A Knight of the Nineteenth Century - Page 203/318

He saw many well-remembered faces, and a few glanced at him as if he suggested one whom they had known. But he kept his hat drawn over his eyes, and, taking advantage of the obscurity of the night, escaped recognition.

"It is almost like coming back after one has died," he said to himself. "I once thought myself an important personage in this town, but it has got on better without me than it would have done with me. Truly, Mrs. Arnot is right--it's little the world cares for any one, and the absurdest of all blunders is to live for its favor."

It was with a quickly beating heart that he rang the bell at the parsonage, and requested to be shown up to Dr. Marks' study. Was this the supreme moment of his life, and he on the eve of that mysterious, spiritual change, of which he had heard so much, and the results of which would carry him along as by a steady, mighty impulse through earth's trials to heaven's glory? He fairly trembled at the thought.

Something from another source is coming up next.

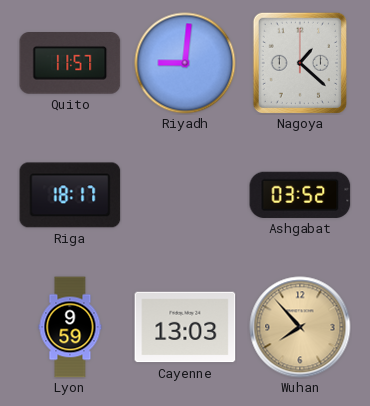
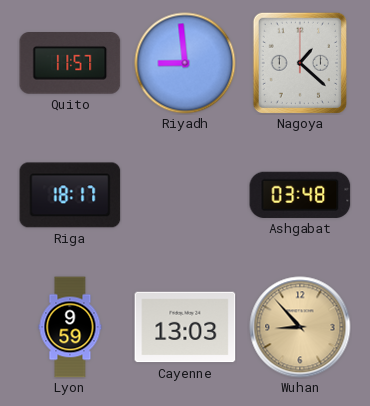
Riyadh: 9:01 -> 8:59
Ashgabat: 03:52 -> 03:48
Wuhan: 7:53 -> 8:53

The girl who had admitted him pointed to the open study door, and he silently crossed its threshold. The good old clergyman was bending over his sermon, to which he was giving his finishing touches, and the soft rays of the student's lamp made his white hair seem like a halo about his head.

The sacred quiet of the place was disturbed only by the quill of the writer, who was penning words as unworldly as himself. Another good old divine, with his Bible in his hand, looked down benignantly and encouragingly at the young man from his black-walnut frame. He was the sainted predecessor of Dr. Marks, and the sanctity of his life of prayer and holy toil also lingered in this study. Old volumes and heavy tomes gave to it the peculiar odor which we associate with the cloister, and suggested the prolonged spiritual musings of the past, which are so out of vogue in the hurried, practical world of to-day. This study was, indeed, a quiet nook--a little, slowly moving eddy left far behind by the dashing, foaming current of modern life; and Haldane felt impressed that he had found the hallowed place, the true Bethel, where his soul might be born anew.